Digital Asset Policy Across Borders: Banks, Regulators, and Capital Markets
As we close out 2025, Bursera Capital was featured in the December issue of CryptoFundsWatch, marking a notable year-end moment of recognition for the fund. Looking ahead to 2026, we are entering the year as a proud sponsor of Punta Tech, with a presence across three exclusive events during the week leading up to the Punta Tech Meetup. We look forward to starting the year on the ground alongside industry leaders, founders, and investors as the next chapter begins.
Mid-Month Market News
Key developments shaping digital asset markets and policy this month:
- Argentina advances bank-led crypto access: The Central Bank of the Argentine Republic (BCRA) is drafting rules to allow banks to offer crypto-related services by 2026, signaling deeper integration of digital assets into the formal banking system.
- SEC accelerates crypto policy agenda: U.S. Securities and Exchange Commission (SEC) Chair Atkins outlined near-term action on innovation exemptions, token taxonomy, and updated rulemaking, pointing to faster regulatory clarity.
- CFTC expands regulated market access: Gemini’s Designated Contract Market (DCM) approval enables U.S.-based prediction markets, adding a compliant alternative to offshore platforms and broadening regulated derivatives offerings.
- OCC challenges crypto debanking: The Office of the Comptroller of the Currency (OCC) criticized major U.S. banks for values-based restrictions on lawful crypto firms, signaling increased scrutiny of blanket debanking practices and potential enforcement.
- Institutional debt moves on-chain: JPMorgan's Solana-based U.S. Commercial Paper (USCP) issuance for Galaxy highlights growing institutional use of public blockchains for tokenized commercial paper and capital markets activity.
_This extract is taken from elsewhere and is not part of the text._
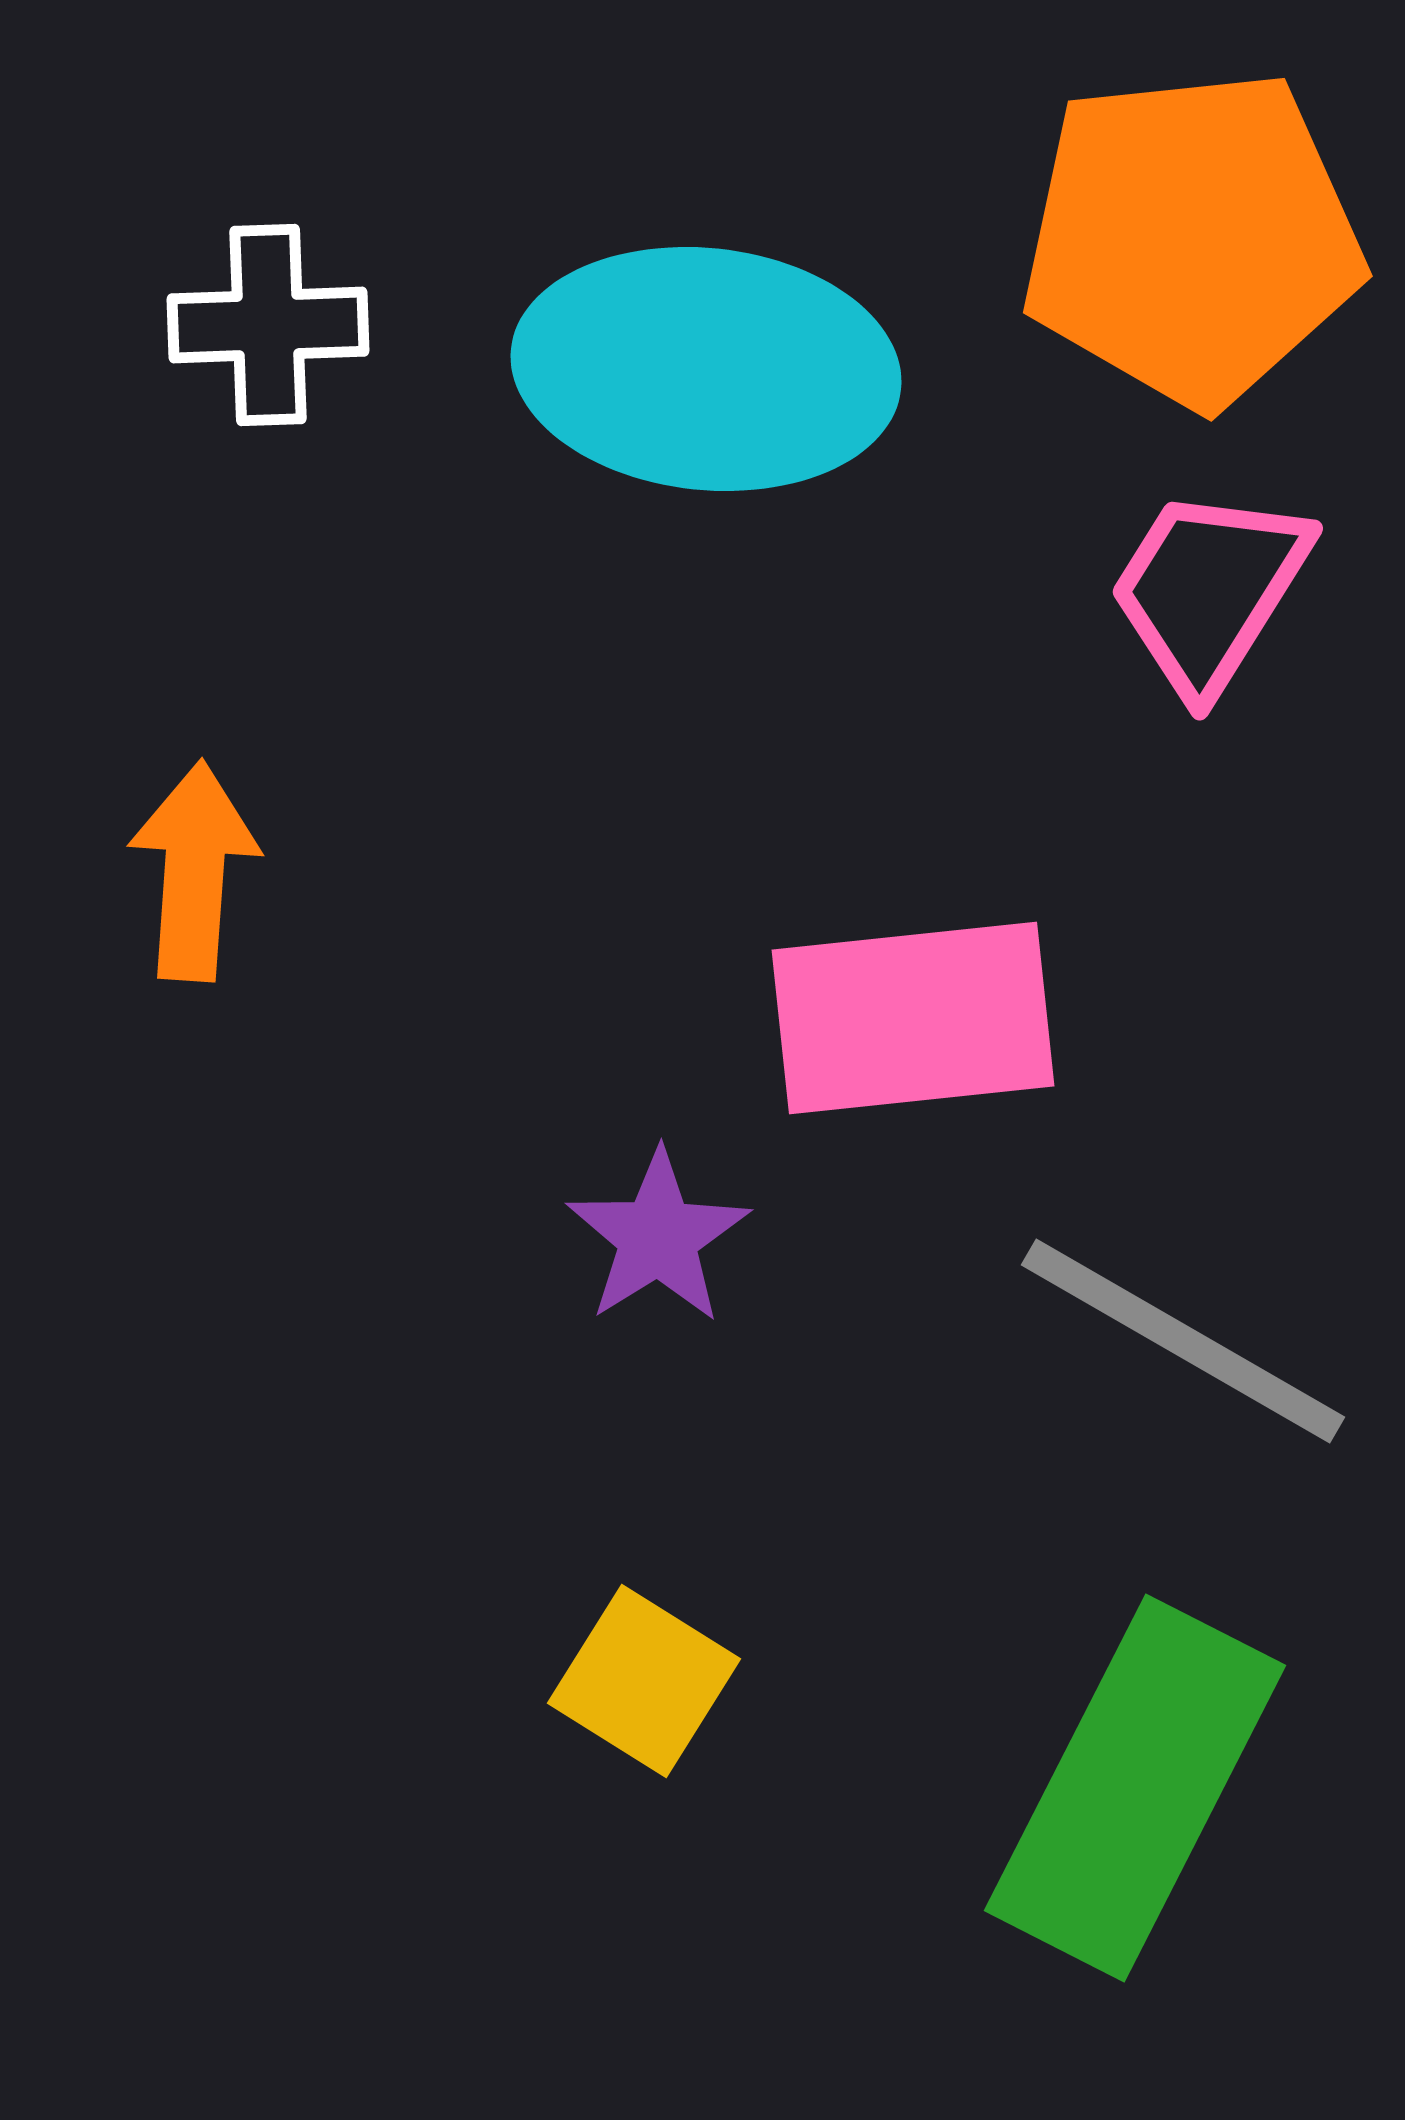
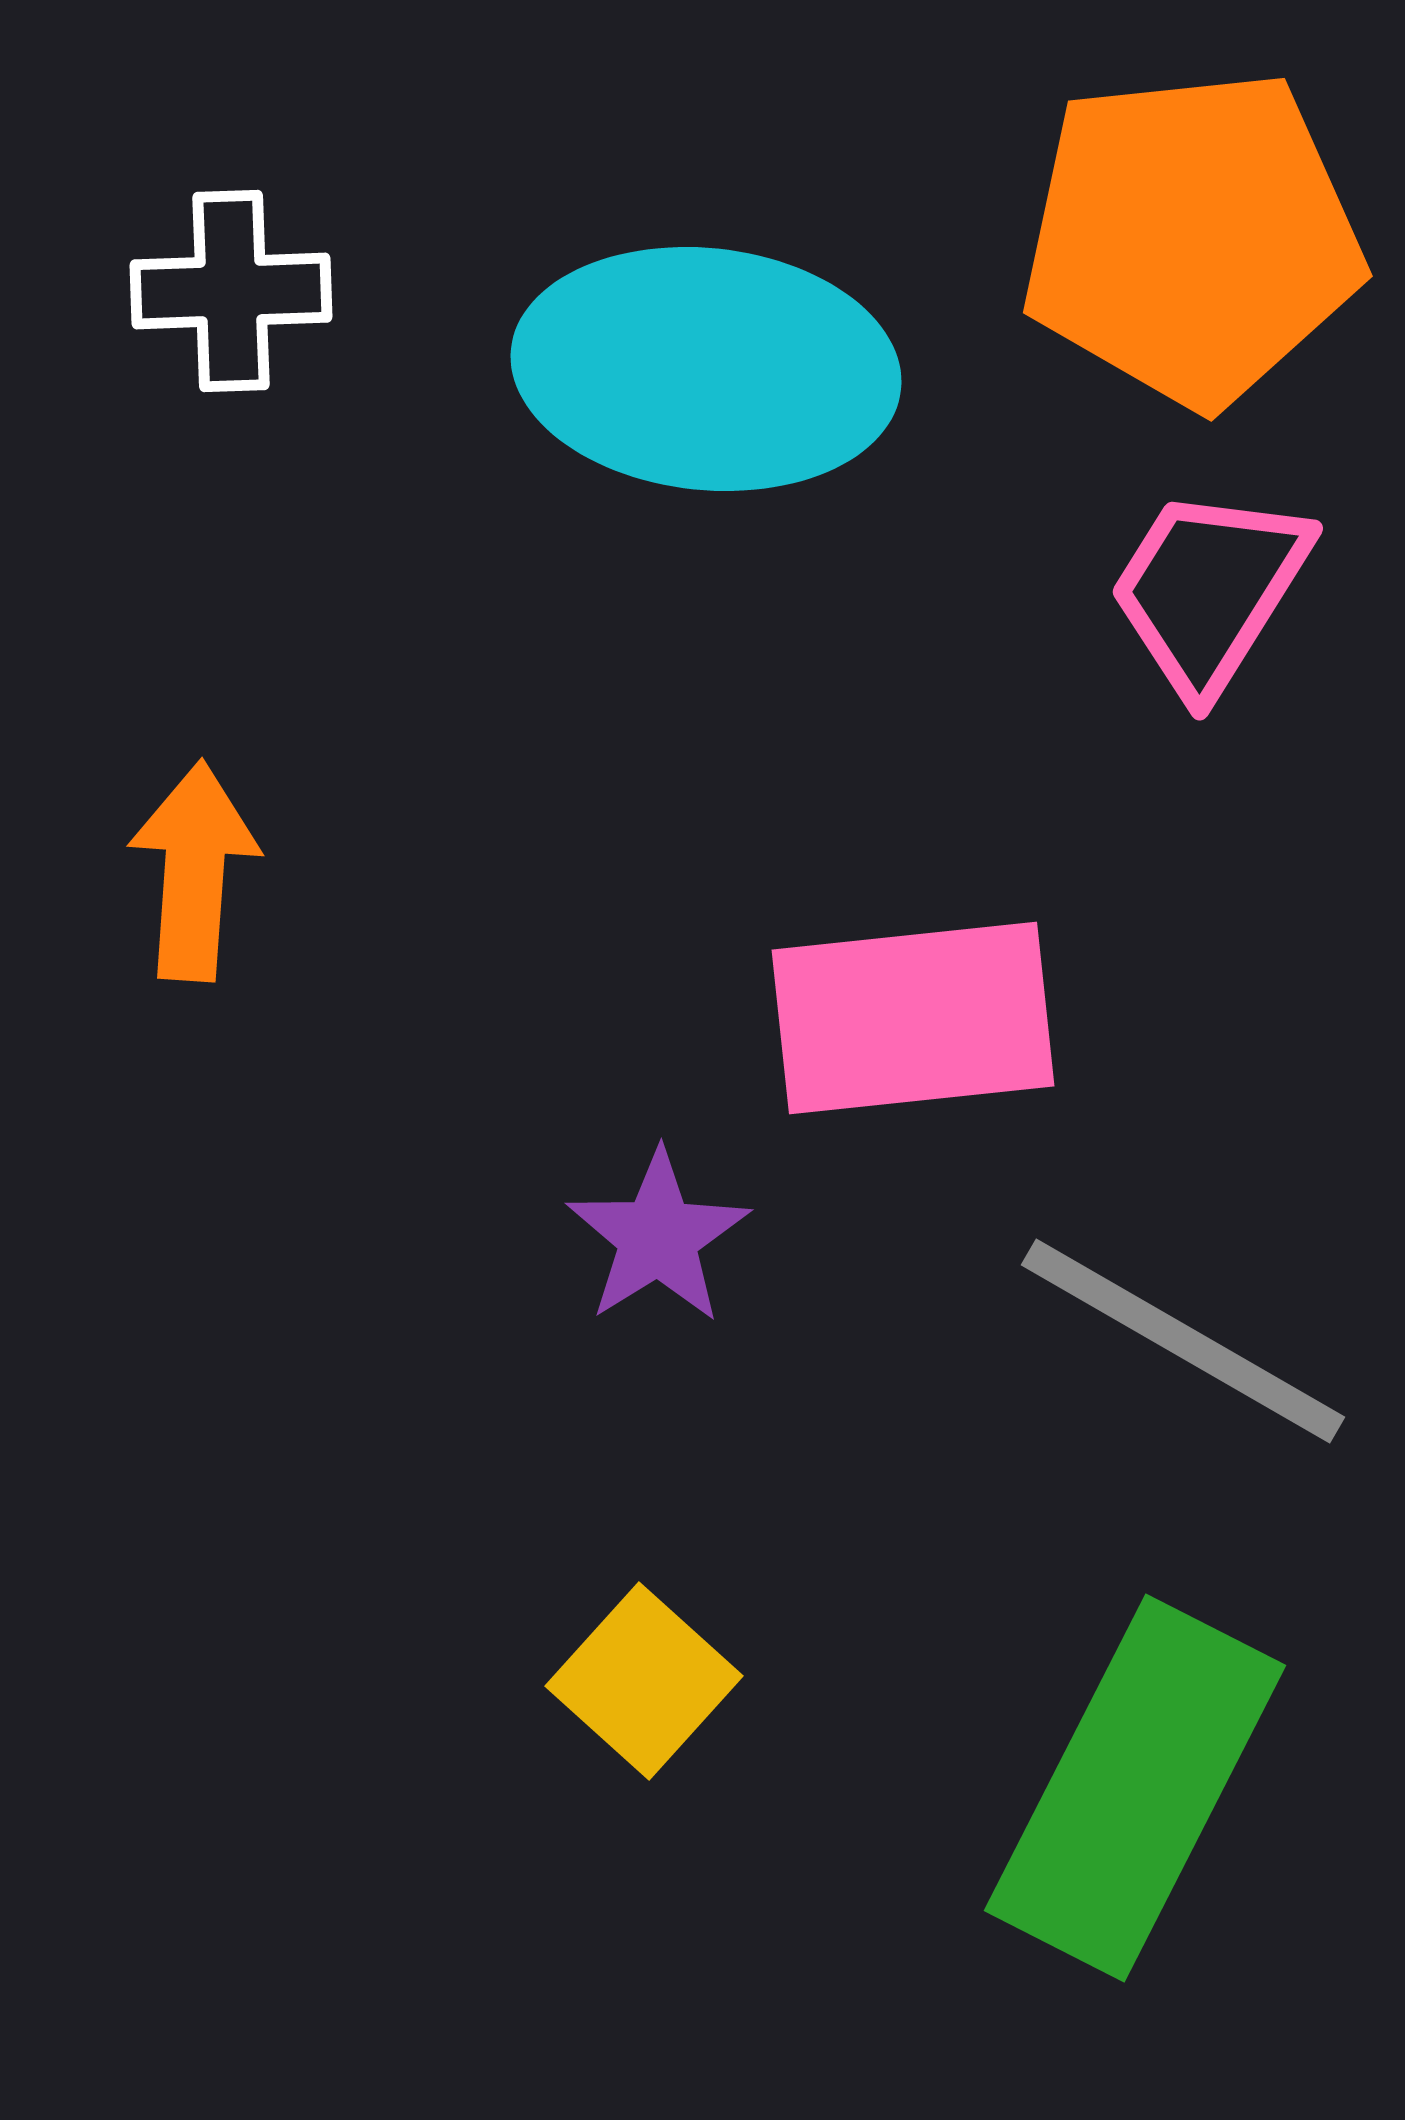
white cross: moved 37 px left, 34 px up
yellow square: rotated 10 degrees clockwise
Argentina Moves Toward Bank-Led Crypto Services by 2026
Central bank draft rules would allow commercial banks to offer digital asset services for the first time in years.
Argentina’s monetary authorities are preparing a regulatory shift that could formally bring digital assets into the domestic banking system. The BCRA is reportedly drafting rules that would permit banks to offer crypto-related services as early as April 2026, reflecting a broader policy pivot under the country’s current administration.
- Central bank reassesses existing ban: The BCRA is analyzing the removal of a longstanding prohibition that prevents banks from facilitating or offering cryptocurrency services to their clients.
- Draft framework targeted for 2026: According to local reporting, officials close to the BCRA expect a preliminary regulatory framework to be ready by April 2026, outlining how banks could engage with digital assets under supervision.
- Policy shift following political change: The initiative follows the 2023 election of President Javier Milei, after which Argentine financial authorities adopted a more market-oriented and crypto-tolerant stance.
- High adoption driven by inflation pressures: Argentina ranks among global leaders in cryptocurrency usage as households seek protection from triple-digit inflation, capital controls, and long-standing distrust in the peso.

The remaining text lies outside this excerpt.